I previously presented calibration plots for the 16 most popular casters taken to the WTC. I cut to top 16 to make sure that there was enough data in each bin. I was convinced by Privateer Press forum user Fluffiest to try running the same analysis on the factions instead. I was not expecting much to leap out from the aggregated data.
Due to the larger number of games observed in each group I spit the results into 10 bins each. I wanted to summarize these plots in a single easily digestible metric. To rank the factions I used the linear model trendline to calculate the area under the curve within the one by one box that makes up each plot. If the number is greater than 0.5, players in that faction are winning more games than expected. If it is less than 0.5 they are winning fewer games than expected. The area under the curve of the line of best fit can be calculated from the gradient and intercept. I would consider a faction to be balanced if the area under the Wins versus Predicted plot is 0.5. The results of this metric are somewhat unexpected.
Faction | Score | |
---|---|---|
1 | Retribution | 0.56 |
2 | Circle | 0.55 |
3 | Legion | 0.55 |
4 | Cygnar | 0.54 |
5 | Convergence | 0.51 |
6 | Mercenaries | 0.50 |
7 | Protectorate | 0.49 |
8 | Minions | 0.48 |
9 | Khador | 0.48 |
10 | Cryx | 0.45 |
11 | Skorne | 0.45 |
12 | Trollbloods | 0.41 |
While widely acclaimed faction Retribution is right at the top, Legion performed well above what is expected based on player experience, and while reviled faction Skorne is at the bottom, favoured faction Trollboods is in dead last.

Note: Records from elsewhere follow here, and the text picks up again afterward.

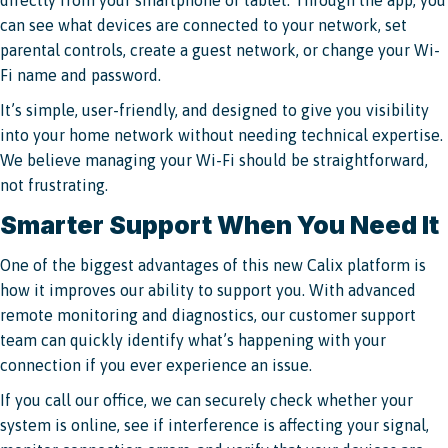
can see what devices are connected to your network, set
parental controls, create a guest network, or change your Wi-
Fi name and password.
It’s simple, user-friendly, and designed to give you visibility
into your home network without needing technical expertise.
We believe managing your Wi-Fi should be straightforward,
not frustrating.
Smarter Support When You Need It
One of the biggest advantages of this new Calix platform is
how it improves our ability to support you. With advanced
remote monitoring and diagnostics, our customer support
team can quickly identify what’s happening with your
connection if you ever experience an issue.
If you call our office, we can securely check whether your
system is online, see if interference is affecting your signal,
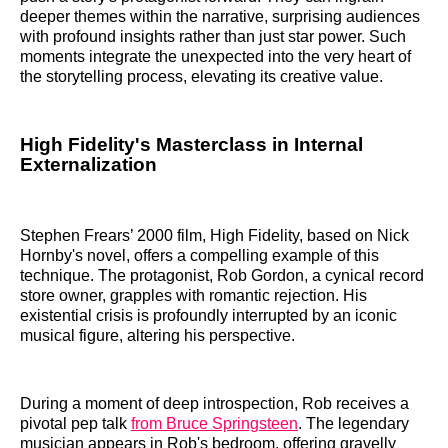
deeper themes within the narrative, surprising audiences
with profound insights rather than just star power. Such
moments integrate the unexpected into the very heart of
the storytelling process, elevating its creative value.
High Fidelity's Masterclass in Internal
Externalization
Stephen Frears’ 2000 film, High Fidelity, based on Nick
Hornby's novel, offers a compelling example of this
technique. The protagonist, Rob Gordon, a cynical record
store owner, grapples with romantic rejection. His
existential crisis is profoundly interrupted by an iconic
musical figure, altering his perspective.
During a moment of deep introspection, Rob receives a
pivotal pep talk
from Bruce Springsteen
. The legendary
musician appears in Rob's bedroom, offering gravelly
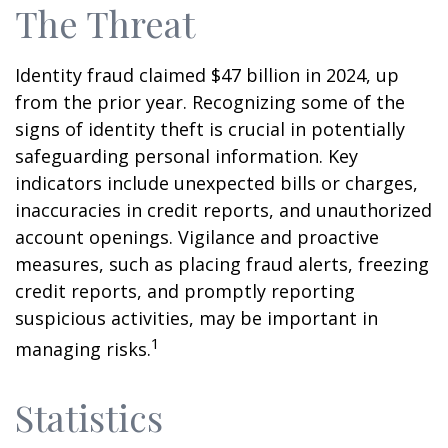
The Threat
Identity fraud claimed $47 billion in 2024, up
from the prior year. Recognizing some of the
signs of identity theft is crucial in potentially
safeguarding personal information. Key
indicators include unexpected bills or charges,
inaccuracies in credit reports, and unauthorized
account openings. Vigilance and proactive
measures, such as placing fraud alerts, freezing
credit reports, and promptly reporting
suspicious activities, may be important in
1
managing risks.
Statistics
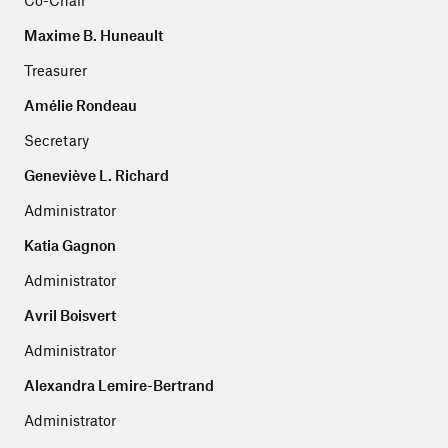
Co-Chair
Maxime B. Huneault
Treasurer
Amélie Rondeau
Secretary
Geneviève L. Richard
Administrator
Katia Gagnon
Administrator
Avril Boisvert
Administrator
Alexandra Lemire-Bertrand
Administrator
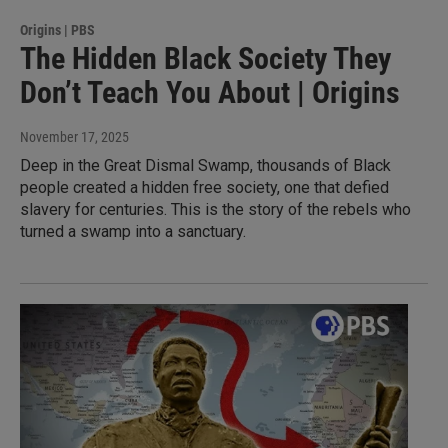
Origins | PBS
The Hidden Black Society They
Don’t Teach You About | Origins
November 17, 2025
Deep in the Great Dismal Swamp, thousands of Black
people created a hidden free society, one that defied
slavery for centuries. This is the story of the rebels who
turned a swamp into a sanctuary.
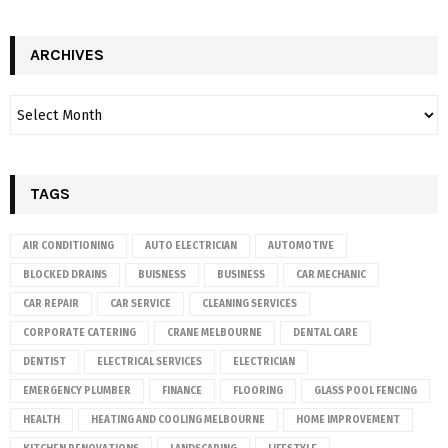
ARCHIVES
TAGS
AIR CONDITIONING
AUTO ELECTRICIAN
AUTOMOTIVE
BLOCKED DRAINS
BUISNESS
BUSINESS
CAR MECHANIC
CAR REPAIR
CAR SERVICE
CLEANING SERVICES
CORPORATE CATERING
CRANE MELBOURNE
DENTAL CARE
DENTIST
ELECTRICAL SERVICES
ELECTRICIAN
EMERGENCY PLUMBER
FINANCE
FLOORING
GLASS POOL FENCING
HEALTH
HEATING AND COOLING MELBOURNE
HOME IMPROVEMENT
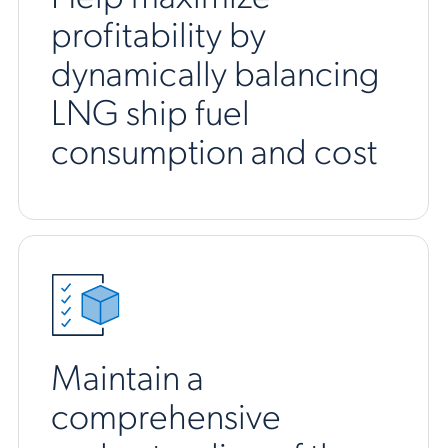
profitability by
dynamically balancing
LNG ship fuel
consumption and cost
Maintain a
comprehensive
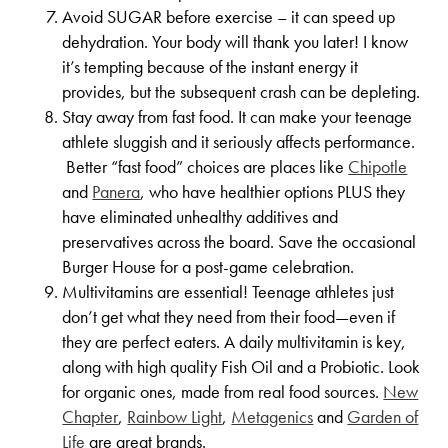
Avoid SUGAR before exercise – it can speed up
dehydration. Your body will thank you later! I know
it’s tempting because of the instant energy it
provides, but the subsequent crash can be depleting.
Stay away from fast food. It can make your teenage
athlete sluggish and it seriously affects performance.
Better “fast food” choices are places like
Chipotle
and
Panera
, who have healthier options PLUS they
have eliminated unhealthy additives and
preservatives across the board. Save the occasional
Burger House for a post-game celebration.
Multivitamins are essential! Teenage athletes just
don’t get what they need from their food—even if
they are perfect eaters. A daily multivitamin is key,
along with high quality Fish Oil and a Probiotic. Look
for organic ones, made from real food sources.
New
Chapter
,
Rainbow Light
,
Metagenics
and
Garden of
Life
are great brands.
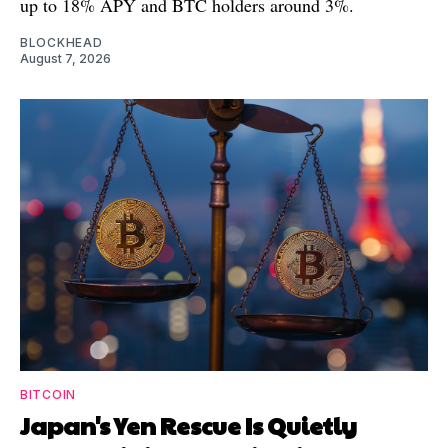
up to 18% APY and BTC holders around 3%.
BLOCKHEAD
August 7, 2026
BITCOIN
Japan's Yen Rescue Is Quietly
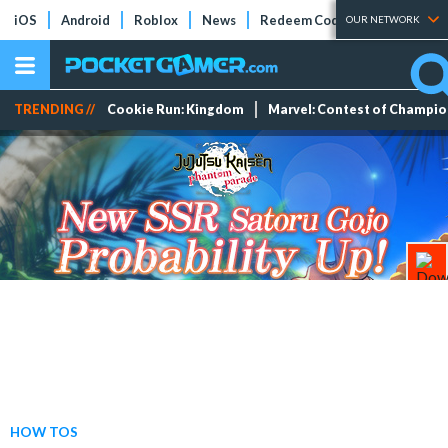
iOS
Android
Roblox
News
Redeem Codes
Tier Lists
OUR NETWORK
TRENDING //
Cookie Run: Kingdom
Marvel: Contest of Champi
HOW TOS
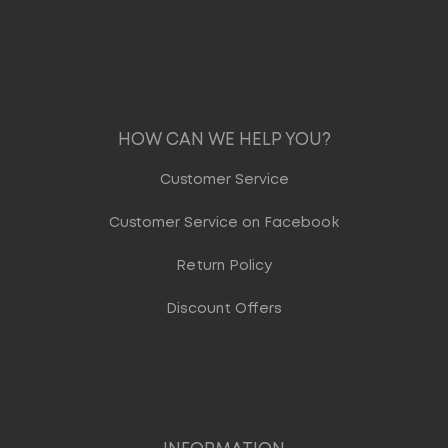
HOW CAN WE HELP YOU?
Customer Service
Customer Service on Facebook
Return Policy
Discount Offers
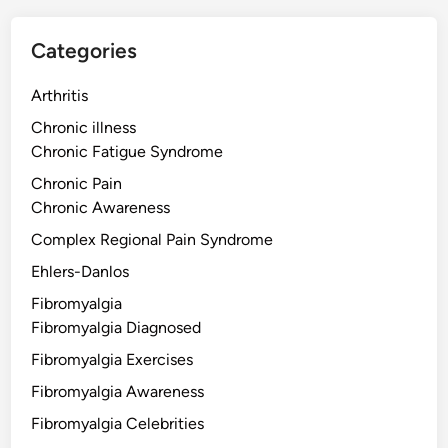
Categories
Arthritis
Chronic illness
Chronic Fatigue Syndrome
Chronic Pain
Chronic Awareness
Complex Regional Pain Syndrome
Ehlers-Danlos
Fibromyalgia
Fibromyalgia Diagnosed
Fibromyalgia Exercises
Fibromyalgia Awareness
Fibromyalgia Celebrities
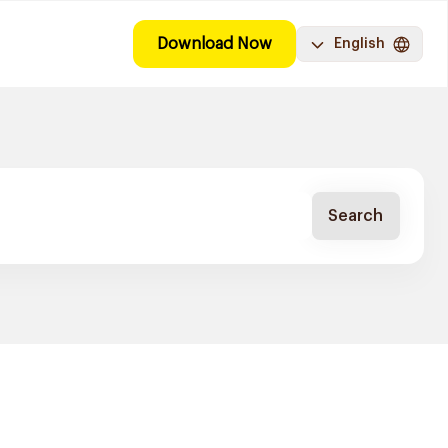
Download Now
English
Search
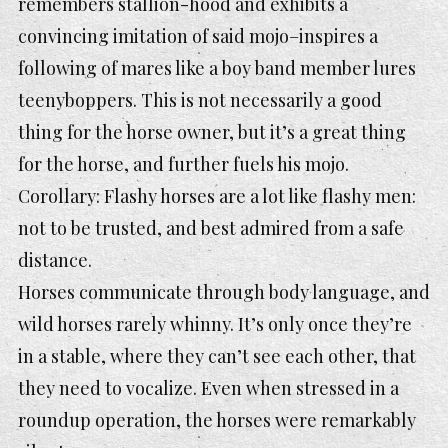
remembers stallion-hood and exhibits a
convincing imitation of said mojo–inspires a
following of mares like a boy band member lures
teenyboppers. This is not necessarily a good
thing for the horse owner, but it’s a great thing
for the horse, and further fuels his mojo.
Corollary: Flashy horses are a lot like flashy men:
not to be trusted, and best admired from a safe
distance.
Horses communicate through body language, and
wild horses rarely whinny. It’s only once they’re
in a stable, where they can’t see each other, that
they need to vocalize. Even when stressed in a
roundup operation, the horses were remarkably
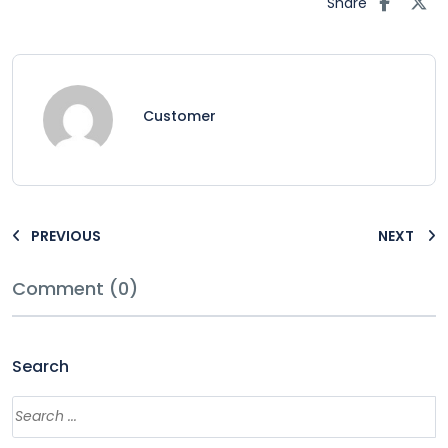
Share
Customer
PREVIOUS
NEXT
Comment (0)
Search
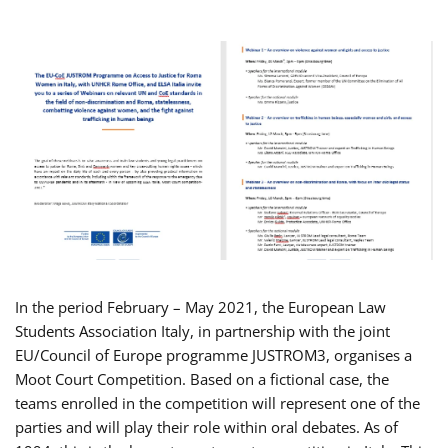
In the period February – May 2021, the European Law
Students Association Italy, in partnership with the joint
EU/Council of Europe programme JUSTROM3, organises a
Moot Court Competition. Based on a fictional case, the
teams enrolled in the competition will represent one of the
parties and will play their role within oral debates. As of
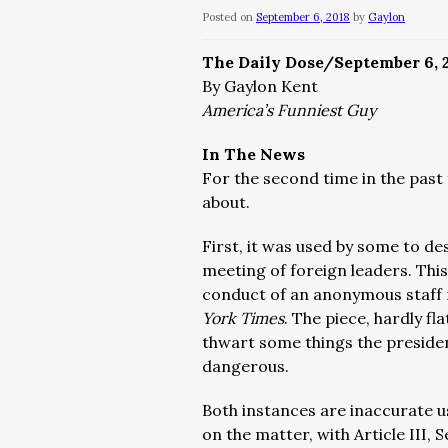
Posted on
September 6, 2018
by
Gaylon
The Daily Dose/September 6, 
By Gaylon Kent
America’s Funniest Guy
In The News
For the second time in the past
about.
First, it was used by some to d
meeting of foreign leaders. Thi
conduct of an anonymous staff
York Times
. The piece, hardly fl
thwart some things the presiden
dangerous.
Both instances are inaccurate u
on the matter, with Article III, S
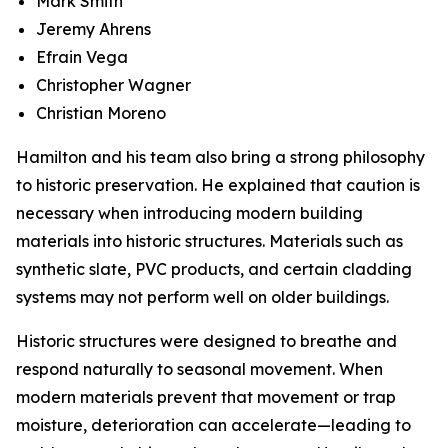
Mark Smith
Jeremy Ahrens
Efrain Vega
Christopher Wagner
Christian Moreno
Hamilton and his team also bring a strong philosophy
to historic preservation. He explained that caution is
necessary when introducing modern building
materials into historic structures. Materials such as
synthetic slate, PVC products, and certain cladding
systems may not perform well on older buildings.
Historic structures were designed to breathe and
respond naturally to seasonal movement. When
modern materials prevent that movement or trap
moisture, deterioration can accelerate—leading to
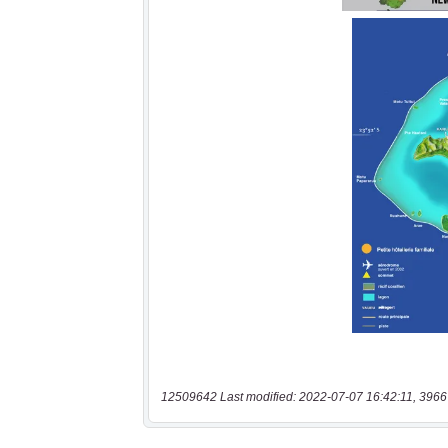
12509642 Last modified: 2022-07-07 16:42:11, 3966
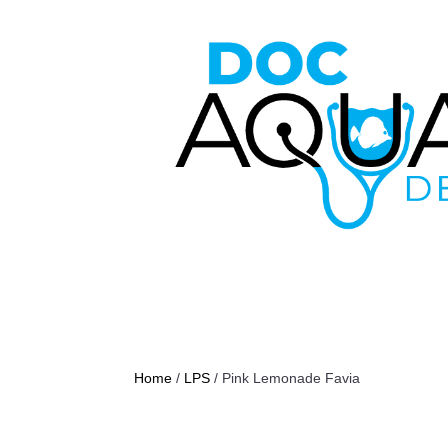
Home
/
LPS
/ Pink Lemonade Favia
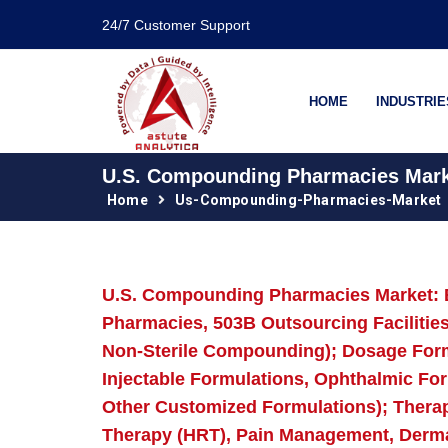
24/7 Customer Support
HOME
INDUSTRIE
U.S. Compounding Pharmacies Market
Home
Us-Compounding-Pharmacies-Market
U.S. Compounding Pharmacies Market: 
Pharmacies, 503B Outsourcing Faciliti
Non-Sterile Compounding); Dosage Form 
Injectable Formulations, Ophthalmic For
Other Customized Formulations); Thera
Therapy (HRT), Pain Management, Dermat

Of course I cannot claim that these results definitively suggest that the balance is off for Trollbloods, this is a startling result, and one that may require further investigation.
Edit: The calibration plot for the entire WTC dataset explains the misspecification shown by many of the caster and faction calibration plots. There is an overall discrepancy between the predicted and observed win rate for the largest ratings differences. This is likely due to the small training dataset available (6-12 games for most players), as well as needing to impute around 30% of the field.
While this shows that the ratings still need more training data, I believe that this approach will be useful for considering the effectiveness of casters relative to player skill.